Joe Biden has outlined how the US plans to share 80m Covid-19 vaccine doses with other countries, saying the first 25m doses will be disbursed across Latin America, the Caribbean, Asia and Africa.
After months of mounting pressure from the international community, the Biden administration said last month that it intended to send the 80m doses of US-approved coronavirus vaccines overseas by the end of June, but did not outline which continents or countries would benefit until now.
“As the United States continues our efforts to get every eligible American vaccinated and fight Covid-19 here at home, we also recognize that ending this pandemic means ending it everywhere,” Biden said in a statement issued on Thursday.
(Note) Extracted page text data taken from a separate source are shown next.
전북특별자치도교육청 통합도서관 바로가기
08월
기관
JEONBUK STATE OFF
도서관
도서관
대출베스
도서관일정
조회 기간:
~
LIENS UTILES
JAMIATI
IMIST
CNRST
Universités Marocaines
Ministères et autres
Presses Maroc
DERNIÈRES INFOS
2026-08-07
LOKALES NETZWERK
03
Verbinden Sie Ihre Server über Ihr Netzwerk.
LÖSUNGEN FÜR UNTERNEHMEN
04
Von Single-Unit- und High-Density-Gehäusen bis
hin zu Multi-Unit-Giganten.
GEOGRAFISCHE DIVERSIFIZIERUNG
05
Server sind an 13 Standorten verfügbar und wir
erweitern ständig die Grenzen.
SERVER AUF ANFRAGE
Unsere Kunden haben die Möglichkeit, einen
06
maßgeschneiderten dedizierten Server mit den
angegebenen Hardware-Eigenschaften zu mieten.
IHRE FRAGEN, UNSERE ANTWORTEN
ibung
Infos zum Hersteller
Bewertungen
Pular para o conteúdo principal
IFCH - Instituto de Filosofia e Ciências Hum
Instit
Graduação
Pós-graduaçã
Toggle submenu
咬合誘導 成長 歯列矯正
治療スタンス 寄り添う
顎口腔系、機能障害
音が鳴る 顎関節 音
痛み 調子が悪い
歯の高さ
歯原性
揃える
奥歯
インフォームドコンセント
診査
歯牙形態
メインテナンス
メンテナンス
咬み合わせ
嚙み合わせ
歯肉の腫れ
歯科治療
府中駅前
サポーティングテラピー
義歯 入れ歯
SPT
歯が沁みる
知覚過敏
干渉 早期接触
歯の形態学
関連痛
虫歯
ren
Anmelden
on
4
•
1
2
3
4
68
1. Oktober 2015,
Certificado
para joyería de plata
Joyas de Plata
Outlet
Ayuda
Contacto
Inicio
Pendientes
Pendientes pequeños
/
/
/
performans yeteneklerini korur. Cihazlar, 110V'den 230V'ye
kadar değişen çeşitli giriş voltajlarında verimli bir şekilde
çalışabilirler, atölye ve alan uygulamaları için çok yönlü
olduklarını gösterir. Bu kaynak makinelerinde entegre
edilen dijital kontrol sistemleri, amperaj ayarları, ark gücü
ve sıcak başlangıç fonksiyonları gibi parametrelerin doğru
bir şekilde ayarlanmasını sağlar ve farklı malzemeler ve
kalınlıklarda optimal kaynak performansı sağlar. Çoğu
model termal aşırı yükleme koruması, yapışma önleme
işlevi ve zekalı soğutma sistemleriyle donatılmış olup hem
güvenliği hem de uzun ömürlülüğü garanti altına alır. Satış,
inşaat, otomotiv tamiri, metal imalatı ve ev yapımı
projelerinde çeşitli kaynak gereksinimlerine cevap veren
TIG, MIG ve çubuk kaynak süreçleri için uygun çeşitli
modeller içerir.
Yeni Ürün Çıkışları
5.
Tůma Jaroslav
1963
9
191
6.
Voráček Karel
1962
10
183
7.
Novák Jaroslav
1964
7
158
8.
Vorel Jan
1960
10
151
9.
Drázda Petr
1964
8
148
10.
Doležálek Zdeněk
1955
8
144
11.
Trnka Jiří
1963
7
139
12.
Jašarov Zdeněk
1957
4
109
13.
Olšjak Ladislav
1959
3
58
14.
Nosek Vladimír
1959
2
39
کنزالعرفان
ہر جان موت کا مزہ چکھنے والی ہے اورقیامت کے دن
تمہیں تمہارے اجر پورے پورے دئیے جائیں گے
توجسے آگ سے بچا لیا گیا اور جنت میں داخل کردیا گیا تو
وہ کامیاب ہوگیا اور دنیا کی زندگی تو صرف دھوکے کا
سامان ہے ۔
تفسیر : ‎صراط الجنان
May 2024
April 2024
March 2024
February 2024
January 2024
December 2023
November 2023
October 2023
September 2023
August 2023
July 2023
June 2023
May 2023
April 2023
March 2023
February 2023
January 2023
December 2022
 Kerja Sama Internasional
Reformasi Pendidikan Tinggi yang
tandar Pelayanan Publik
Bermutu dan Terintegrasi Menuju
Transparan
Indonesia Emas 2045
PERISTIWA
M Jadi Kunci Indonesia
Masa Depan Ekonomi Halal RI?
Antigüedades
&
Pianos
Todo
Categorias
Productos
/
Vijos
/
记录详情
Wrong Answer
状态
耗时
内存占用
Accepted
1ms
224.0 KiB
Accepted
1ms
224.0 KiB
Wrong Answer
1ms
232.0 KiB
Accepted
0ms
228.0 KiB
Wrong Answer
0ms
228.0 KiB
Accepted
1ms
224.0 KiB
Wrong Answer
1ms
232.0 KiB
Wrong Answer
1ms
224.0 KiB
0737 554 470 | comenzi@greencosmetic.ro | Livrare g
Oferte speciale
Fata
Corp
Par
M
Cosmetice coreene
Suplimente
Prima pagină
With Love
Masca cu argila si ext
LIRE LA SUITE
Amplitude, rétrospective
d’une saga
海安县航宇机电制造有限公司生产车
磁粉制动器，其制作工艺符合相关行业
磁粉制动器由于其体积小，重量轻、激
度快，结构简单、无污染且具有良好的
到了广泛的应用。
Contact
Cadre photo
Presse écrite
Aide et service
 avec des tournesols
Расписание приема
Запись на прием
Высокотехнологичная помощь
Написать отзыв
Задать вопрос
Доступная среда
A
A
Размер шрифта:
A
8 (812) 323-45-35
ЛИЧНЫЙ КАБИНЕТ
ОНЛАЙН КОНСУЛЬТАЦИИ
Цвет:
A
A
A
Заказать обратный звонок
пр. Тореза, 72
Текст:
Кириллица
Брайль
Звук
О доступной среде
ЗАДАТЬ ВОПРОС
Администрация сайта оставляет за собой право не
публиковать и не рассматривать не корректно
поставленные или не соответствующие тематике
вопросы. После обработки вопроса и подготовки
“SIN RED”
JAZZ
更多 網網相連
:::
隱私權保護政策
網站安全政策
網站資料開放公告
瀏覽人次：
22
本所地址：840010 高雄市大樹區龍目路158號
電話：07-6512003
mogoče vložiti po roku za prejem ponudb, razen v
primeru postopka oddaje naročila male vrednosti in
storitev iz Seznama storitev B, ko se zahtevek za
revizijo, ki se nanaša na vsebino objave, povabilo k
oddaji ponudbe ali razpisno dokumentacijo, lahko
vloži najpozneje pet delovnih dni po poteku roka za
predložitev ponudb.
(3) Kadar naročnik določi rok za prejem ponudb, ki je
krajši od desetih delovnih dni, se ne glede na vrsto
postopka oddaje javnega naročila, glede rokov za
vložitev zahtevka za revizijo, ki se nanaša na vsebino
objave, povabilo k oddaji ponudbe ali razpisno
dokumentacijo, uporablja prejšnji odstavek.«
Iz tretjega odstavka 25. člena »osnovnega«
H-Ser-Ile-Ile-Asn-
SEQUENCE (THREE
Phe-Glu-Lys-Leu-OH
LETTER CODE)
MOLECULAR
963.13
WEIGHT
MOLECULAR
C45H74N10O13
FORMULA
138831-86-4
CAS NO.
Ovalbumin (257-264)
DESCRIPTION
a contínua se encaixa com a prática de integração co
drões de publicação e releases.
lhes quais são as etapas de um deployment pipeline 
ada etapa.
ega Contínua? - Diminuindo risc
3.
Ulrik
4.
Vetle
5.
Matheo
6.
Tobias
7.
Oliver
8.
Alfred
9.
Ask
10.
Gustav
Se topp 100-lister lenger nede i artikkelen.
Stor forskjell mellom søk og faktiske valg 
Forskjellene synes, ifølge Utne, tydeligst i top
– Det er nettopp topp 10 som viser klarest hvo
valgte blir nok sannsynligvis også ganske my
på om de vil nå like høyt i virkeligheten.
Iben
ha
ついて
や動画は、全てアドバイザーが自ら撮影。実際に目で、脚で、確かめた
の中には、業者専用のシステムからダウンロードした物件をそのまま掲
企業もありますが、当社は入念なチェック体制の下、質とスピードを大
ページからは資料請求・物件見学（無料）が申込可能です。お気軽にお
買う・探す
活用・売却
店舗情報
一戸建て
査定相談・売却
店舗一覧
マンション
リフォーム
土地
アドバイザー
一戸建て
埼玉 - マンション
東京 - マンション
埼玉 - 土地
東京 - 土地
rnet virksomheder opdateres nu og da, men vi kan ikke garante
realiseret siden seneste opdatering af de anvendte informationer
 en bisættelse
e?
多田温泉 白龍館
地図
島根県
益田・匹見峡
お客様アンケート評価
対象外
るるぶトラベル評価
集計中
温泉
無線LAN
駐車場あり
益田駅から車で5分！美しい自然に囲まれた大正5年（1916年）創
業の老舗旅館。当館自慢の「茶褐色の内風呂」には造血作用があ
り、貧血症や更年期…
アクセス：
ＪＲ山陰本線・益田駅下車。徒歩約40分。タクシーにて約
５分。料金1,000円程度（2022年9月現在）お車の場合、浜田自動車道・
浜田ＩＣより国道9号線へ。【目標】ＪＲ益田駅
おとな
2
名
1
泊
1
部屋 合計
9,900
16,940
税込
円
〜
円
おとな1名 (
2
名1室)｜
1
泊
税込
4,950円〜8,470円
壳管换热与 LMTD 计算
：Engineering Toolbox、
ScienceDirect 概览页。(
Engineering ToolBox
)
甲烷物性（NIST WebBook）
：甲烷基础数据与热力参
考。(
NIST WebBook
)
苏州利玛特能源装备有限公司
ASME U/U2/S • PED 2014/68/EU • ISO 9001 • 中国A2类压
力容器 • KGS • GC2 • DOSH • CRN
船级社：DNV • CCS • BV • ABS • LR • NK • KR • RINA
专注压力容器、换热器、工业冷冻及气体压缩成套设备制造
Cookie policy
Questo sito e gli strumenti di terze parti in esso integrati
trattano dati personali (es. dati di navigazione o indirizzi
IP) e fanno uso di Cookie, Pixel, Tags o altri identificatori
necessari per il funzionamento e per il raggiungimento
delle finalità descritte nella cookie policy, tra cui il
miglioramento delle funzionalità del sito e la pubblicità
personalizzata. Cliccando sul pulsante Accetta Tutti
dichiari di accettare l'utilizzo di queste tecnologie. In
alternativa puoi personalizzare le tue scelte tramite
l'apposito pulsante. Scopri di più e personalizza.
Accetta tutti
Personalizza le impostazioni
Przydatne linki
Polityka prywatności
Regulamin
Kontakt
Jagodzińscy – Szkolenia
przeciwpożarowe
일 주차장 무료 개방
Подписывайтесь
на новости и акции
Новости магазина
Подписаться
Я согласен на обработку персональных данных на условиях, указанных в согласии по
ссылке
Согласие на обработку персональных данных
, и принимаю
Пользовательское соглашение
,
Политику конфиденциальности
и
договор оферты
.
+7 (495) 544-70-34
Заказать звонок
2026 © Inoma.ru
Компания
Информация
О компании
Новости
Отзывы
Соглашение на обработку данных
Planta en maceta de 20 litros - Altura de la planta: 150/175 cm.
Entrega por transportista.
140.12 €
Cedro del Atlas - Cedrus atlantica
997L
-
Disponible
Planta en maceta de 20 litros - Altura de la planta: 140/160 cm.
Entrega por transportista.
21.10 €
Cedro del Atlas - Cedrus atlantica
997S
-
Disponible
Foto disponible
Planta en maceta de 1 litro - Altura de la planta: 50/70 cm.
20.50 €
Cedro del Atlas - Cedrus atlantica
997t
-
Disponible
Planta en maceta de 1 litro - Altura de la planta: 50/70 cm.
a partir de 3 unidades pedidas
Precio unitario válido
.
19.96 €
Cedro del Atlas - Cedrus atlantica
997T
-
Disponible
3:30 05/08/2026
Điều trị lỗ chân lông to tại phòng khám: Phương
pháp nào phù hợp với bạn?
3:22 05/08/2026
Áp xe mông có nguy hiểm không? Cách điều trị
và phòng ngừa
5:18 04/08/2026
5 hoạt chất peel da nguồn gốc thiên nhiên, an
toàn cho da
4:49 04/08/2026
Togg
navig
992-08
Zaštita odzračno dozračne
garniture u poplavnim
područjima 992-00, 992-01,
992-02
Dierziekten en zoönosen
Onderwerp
“As long as this pandemic is raging anywhere in the world, the American people will still be vulnerable. And the United States is committed to bringing the same urgency to international vaccination efforts that we have demonstrated at home,” he added.
Of the first 25m tranche of doses to be sent overseas, Biden said 19m will be shared through Covax, the global vaccine-sharing initiative, with about 7m doses going to Latin America and the Caribbean, some 7m going to south and south-east Asia, and approximately 5m to Africa.
The doses would mark a substantial – and immediate – boost to the lagging Covax effort, which to date has shared just 76m doses with countries in need.
The remaining 6m will be directed by the White House to US allies and partners, including Mexico, Canada, South Korea, West Bank and Gaza, India, Ukraine, Kosovo, Haiti, Georgia, Egypt, Jordan, Iraq and Yemen, as well as for United Nations frontline workers.
“We are sharing these doses not to secure favors or extract concessions,” the president said. “We are sharing these vaccines to save lives and to lead the world in bringing an end to the pandemic, with the power of our example and with our values.”
Speaking on Thursday at the White House, US national security adviser Jake Sullivan said Thursday that “this is only the beginning”.
Biden, Sullivan said, has committed to sharing doses “on an ongoing basis” and that “we will continue to donate from our excess supply as that supply is delivered to us”.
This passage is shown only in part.